Hypophosphatemia in our patient may be explained by ethanol directly causing structural changes in the phospholipid bilayer of the membrane of renal tubular cells and generalized tubular dysfunction, which decreases renal threshold for phosphate excretion. The tubular dysfunction usually improves within days of abstinence from alcohol.[23] Stimulation of phosphofructokinase by a rise in body pH resulting from excessive vomiting or respiratory alkalosis (from alcohol withdrawal) can also cause reduction in phosphate levels because it is used as a substrate in glycolysis. Additionally, intravenous dextrose fluid, which stimulates insulin release, promotes phosphate uptake by the cells as phosphorylated glucose intermediates.[24]

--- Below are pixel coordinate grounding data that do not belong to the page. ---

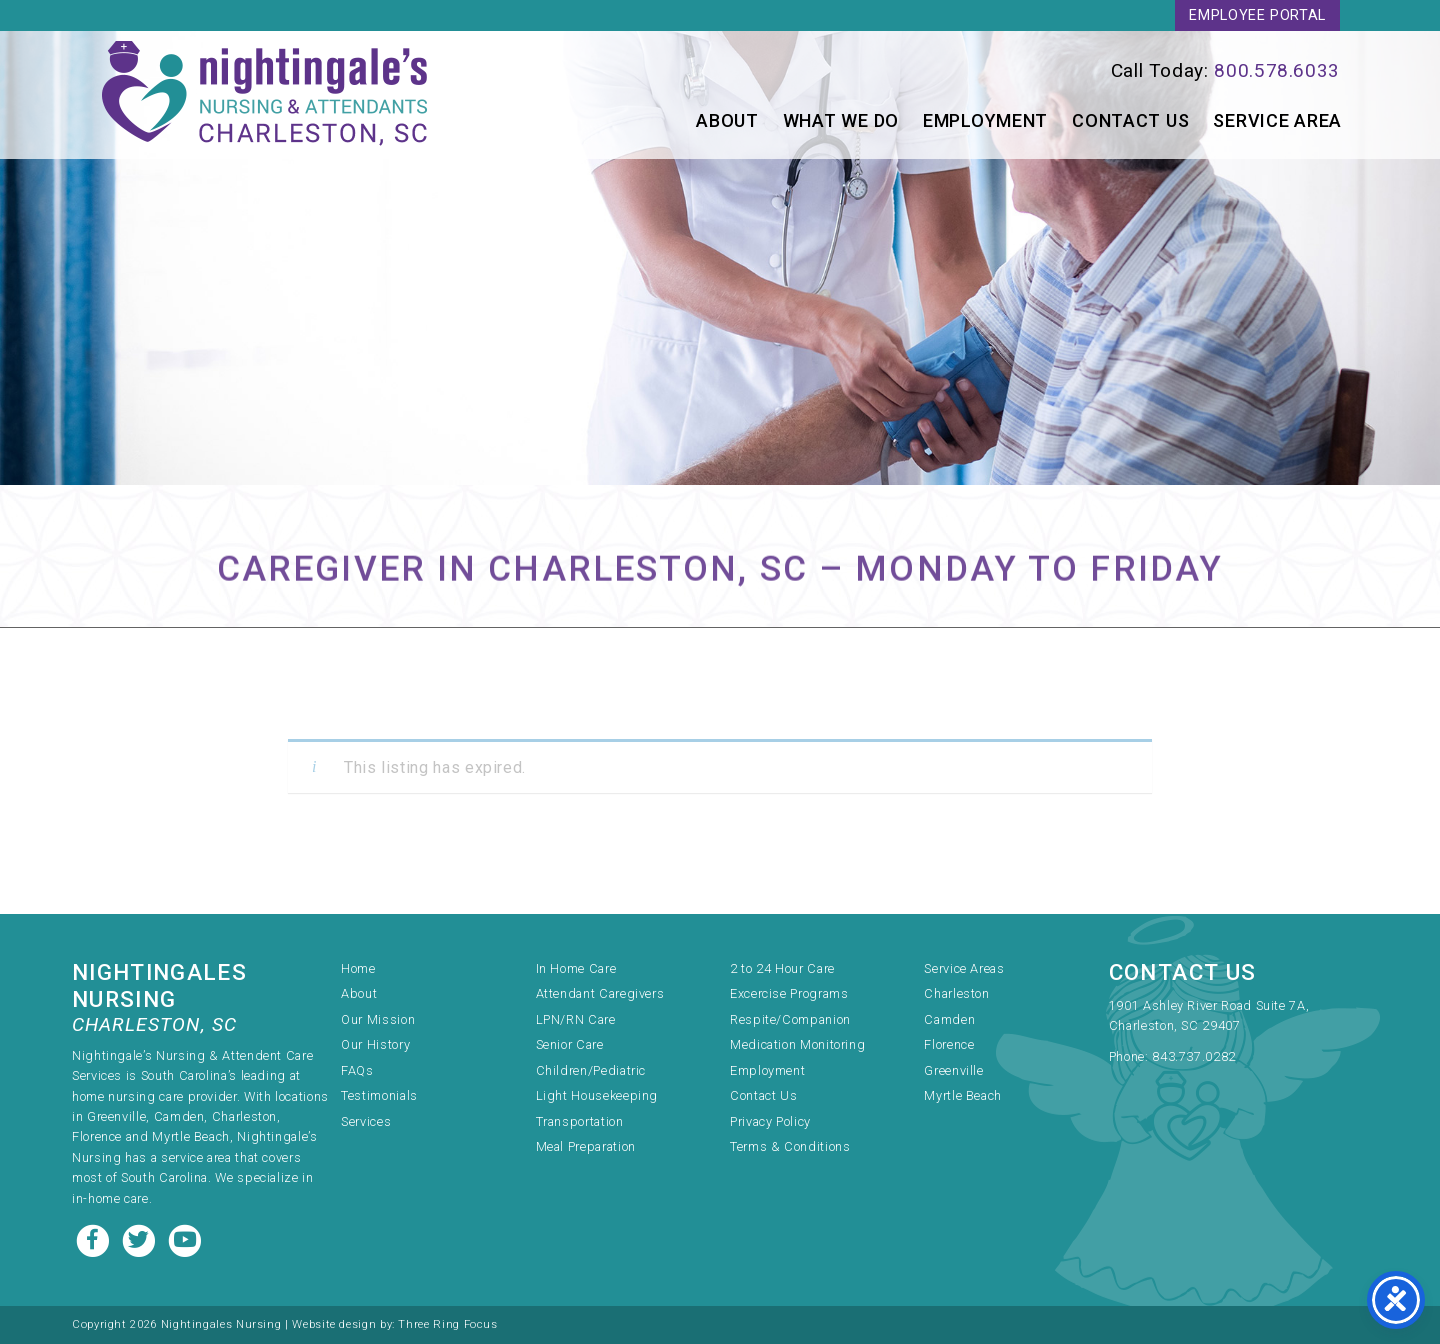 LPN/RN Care (576, 1019)
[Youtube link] (185, 1238)
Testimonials (379, 1095)
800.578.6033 (1277, 70)
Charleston (956, 993)
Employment (985, 120)
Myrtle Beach (963, 1095)
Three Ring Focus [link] (447, 1324)
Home (358, 968)
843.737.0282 (1194, 1056)
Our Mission (378, 1019)
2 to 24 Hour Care (782, 968)
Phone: (1130, 1056)
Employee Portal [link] (1257, 15)
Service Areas (964, 968)
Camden (949, 1019)
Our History (375, 1044)
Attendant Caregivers (600, 993)
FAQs (357, 1070)
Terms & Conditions (790, 1146)
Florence (949, 1044)
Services (366, 1121)
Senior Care (570, 1044)
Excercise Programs (789, 993)
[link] (1052, 70)
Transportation (580, 1121)
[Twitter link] (141, 1238)
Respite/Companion (790, 1019)
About (727, 120)
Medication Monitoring (797, 1044)
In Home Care (576, 968)
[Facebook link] (95, 1238)
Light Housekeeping (597, 1095)
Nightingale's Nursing (266, 95)
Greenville (953, 1070)
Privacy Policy (770, 1121)
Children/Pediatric (591, 1070)
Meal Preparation (586, 1146)
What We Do (841, 120)
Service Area (1277, 120)
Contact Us (1130, 120) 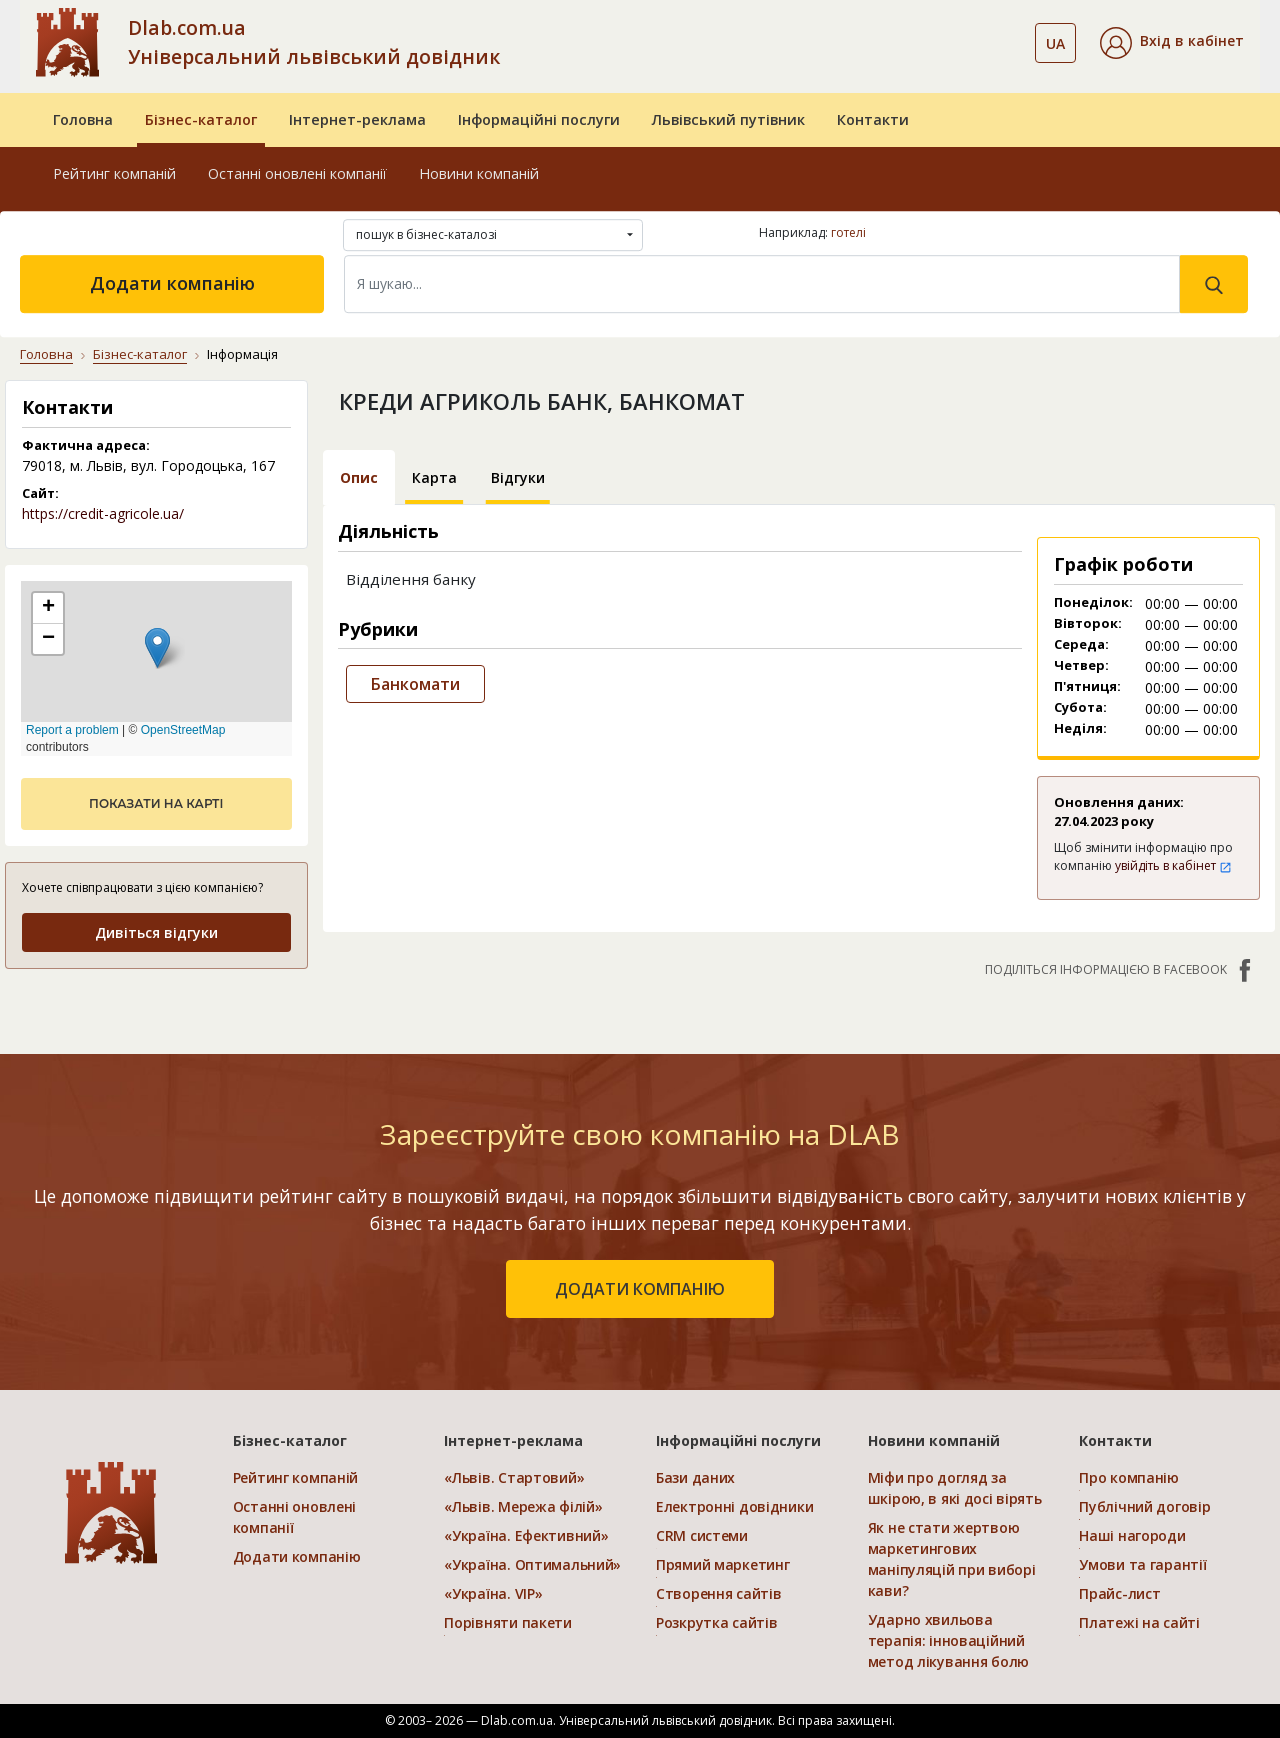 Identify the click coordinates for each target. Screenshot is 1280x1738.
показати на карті (156, 803)
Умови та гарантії (1142, 1564)
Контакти (873, 119)
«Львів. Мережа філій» (523, 1506)
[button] (1172, 43)
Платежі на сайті (1139, 1622)
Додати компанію (172, 283)
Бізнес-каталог (201, 119)
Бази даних (695, 1477)
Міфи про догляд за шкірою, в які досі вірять (955, 1488)
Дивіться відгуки (156, 932)
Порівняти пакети (508, 1622)
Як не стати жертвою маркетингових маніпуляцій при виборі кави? (952, 1559)
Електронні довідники (734, 1506)
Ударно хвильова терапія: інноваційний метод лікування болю (948, 1640)
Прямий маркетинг (723, 1564)
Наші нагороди (1132, 1535)
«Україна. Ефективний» (526, 1535)
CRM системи (702, 1535)
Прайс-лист (1119, 1593)
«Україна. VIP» (493, 1593)
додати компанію (640, 1289)
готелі (848, 232)
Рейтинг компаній (114, 173)
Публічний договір (1144, 1506)
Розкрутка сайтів (717, 1622)
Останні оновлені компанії (297, 173)
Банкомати (415, 684)
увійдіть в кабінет (1173, 865)
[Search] (762, 284)
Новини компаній (479, 173)
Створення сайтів (719, 1593)
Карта (434, 477)
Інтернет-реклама (357, 119)
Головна (83, 119)
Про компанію (1129, 1477)
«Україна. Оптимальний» (532, 1564)
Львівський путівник (728, 119)
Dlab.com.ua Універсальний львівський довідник (314, 42)
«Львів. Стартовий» (514, 1477)
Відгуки (518, 477)
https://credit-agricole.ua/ (103, 513)
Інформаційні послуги (539, 119) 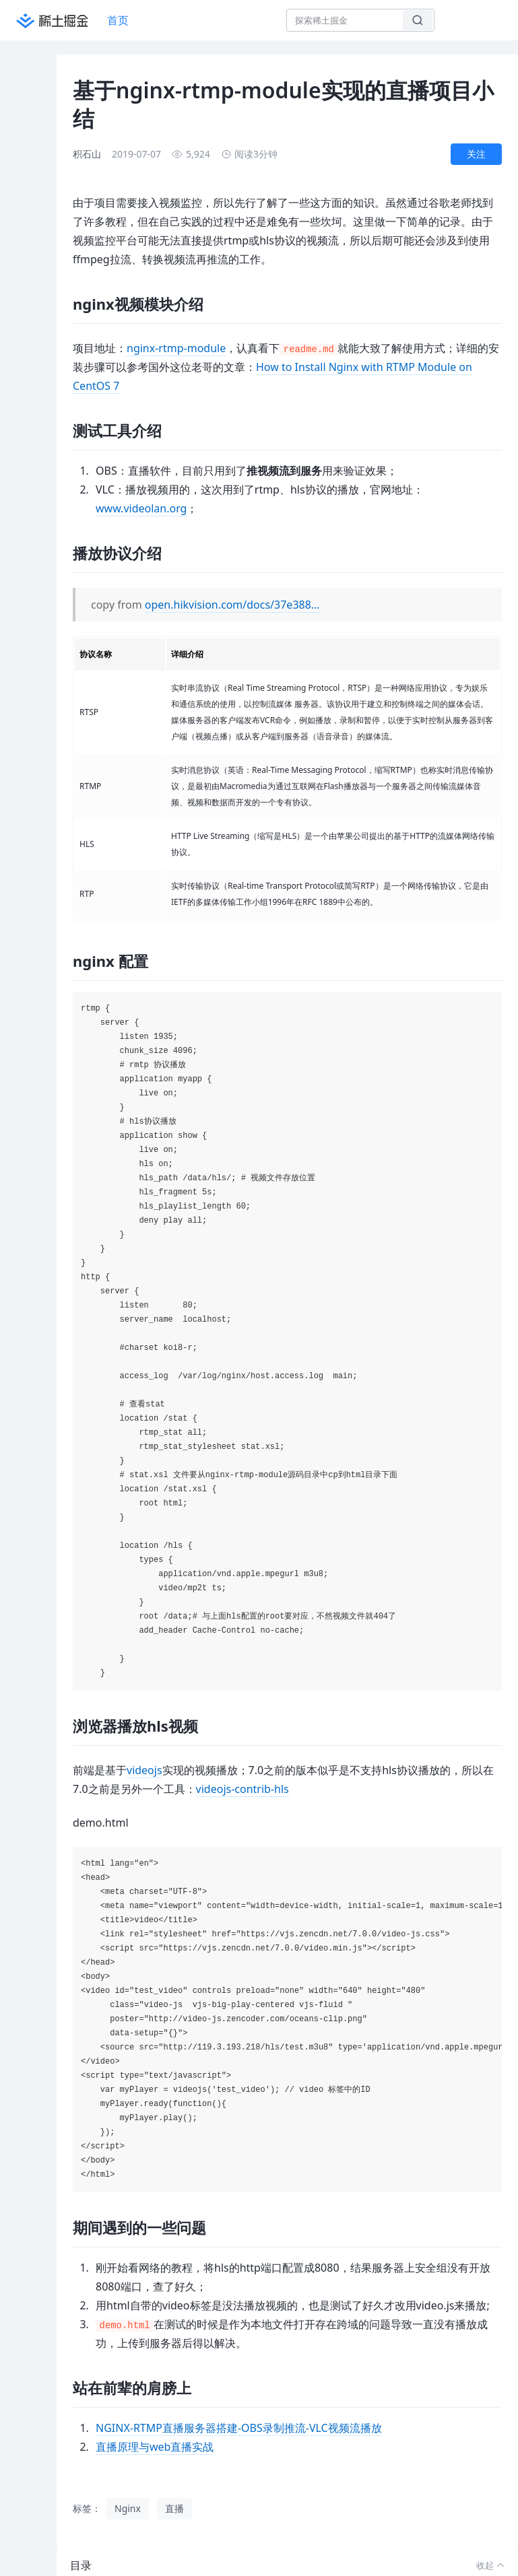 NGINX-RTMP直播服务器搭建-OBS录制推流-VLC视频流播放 (239, 2427)
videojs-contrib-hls (242, 1789)
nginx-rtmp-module (176, 348)
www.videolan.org (141, 508)
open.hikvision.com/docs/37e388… (232, 604)
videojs (144, 1770)
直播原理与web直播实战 (155, 2446) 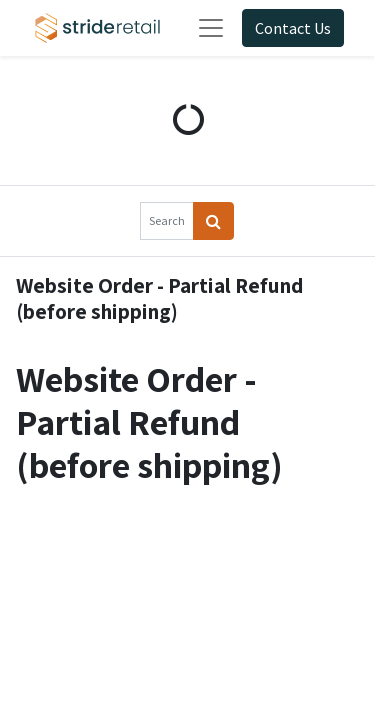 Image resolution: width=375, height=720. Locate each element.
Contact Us (293, 28) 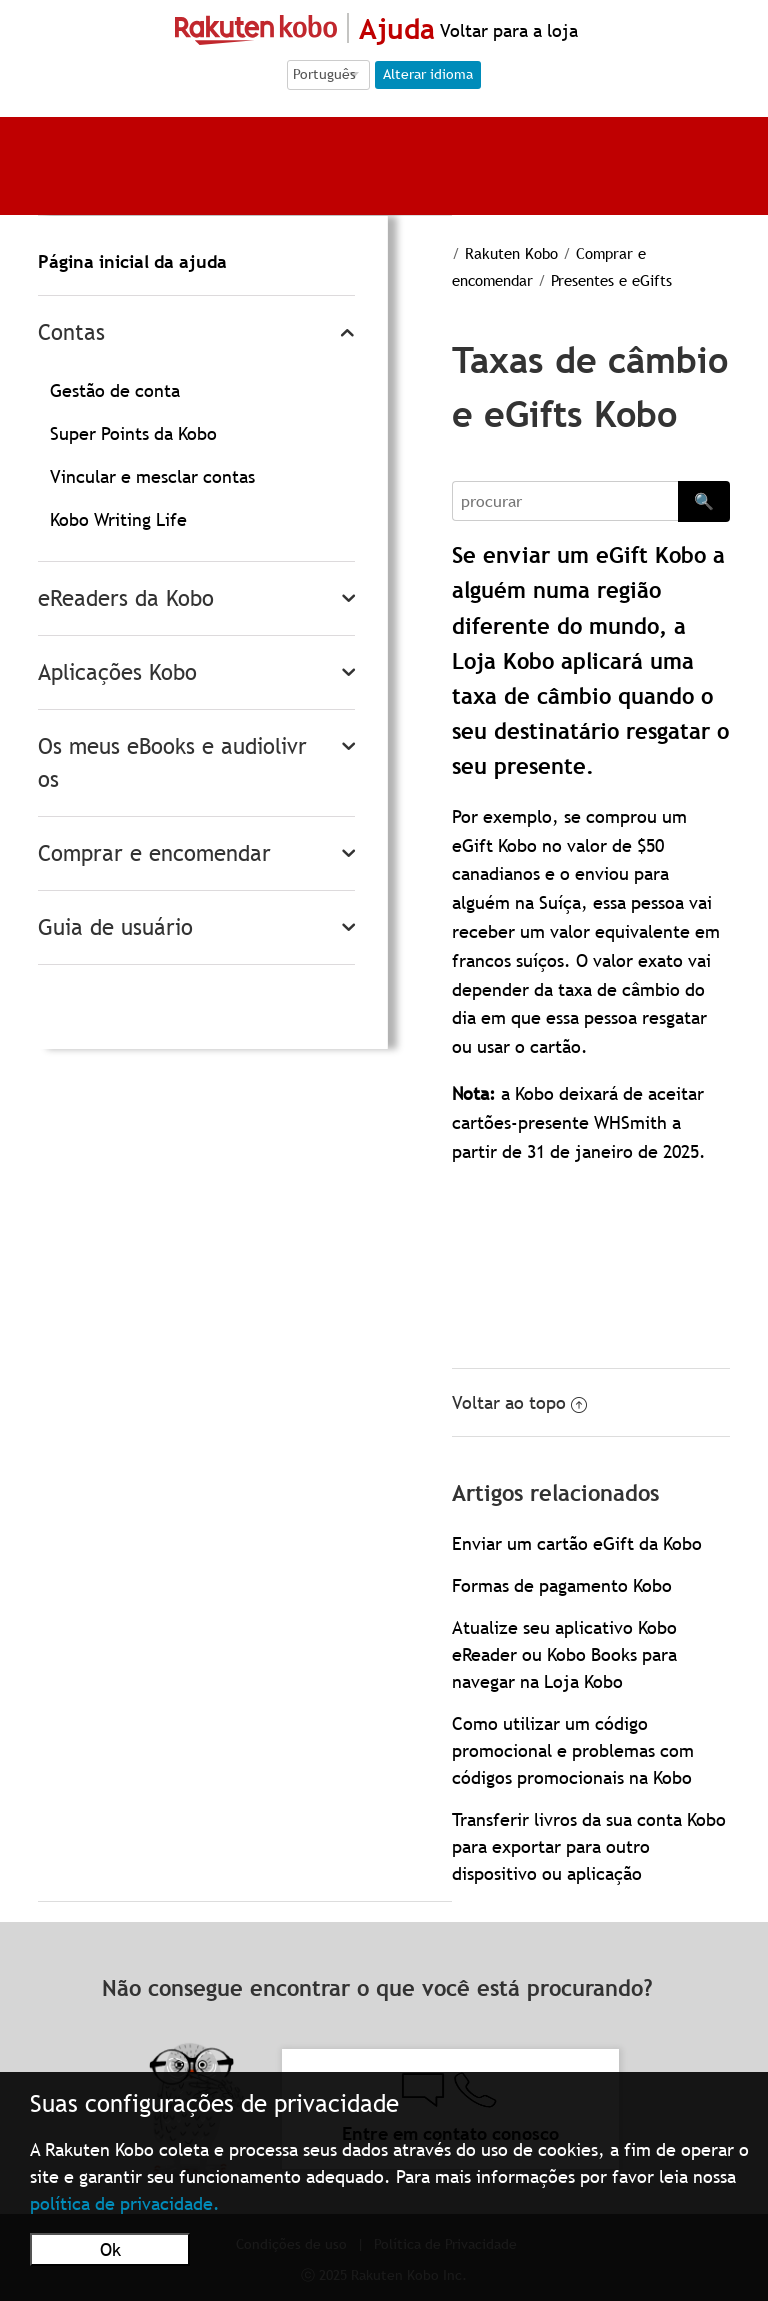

Hypocalcemia in our patient could have been due to direct effect of alcohol, which causes urinary calcium loss.[25] Alcohol also decreases the activity of Na+,K+-ATPase in the renal proximal convoluted tubule cells, causing a decrease in the tubular reabsorption of calcium, which could have been worsened by concomitant hypomagnesemia.[26,27] Another proposed mechanism that links hypocalcemia to hypomagnesemia is the peripheral resistance of parathyroid hormone secondary to hypomagnesemia, which prevents normal physiologic maintenance of normal serum calcium level.[22] Also, alcohol has a direct effect in reducing vitamin D metabolism, which results in decreased intestinal calcium absorption.[28] Even though our patient's serum vitamin D level was not checked in the course of this admission, the possibility of a low vitamin D level cannot be ruled out. At 1 month after discharge, our patient remained symptom-free.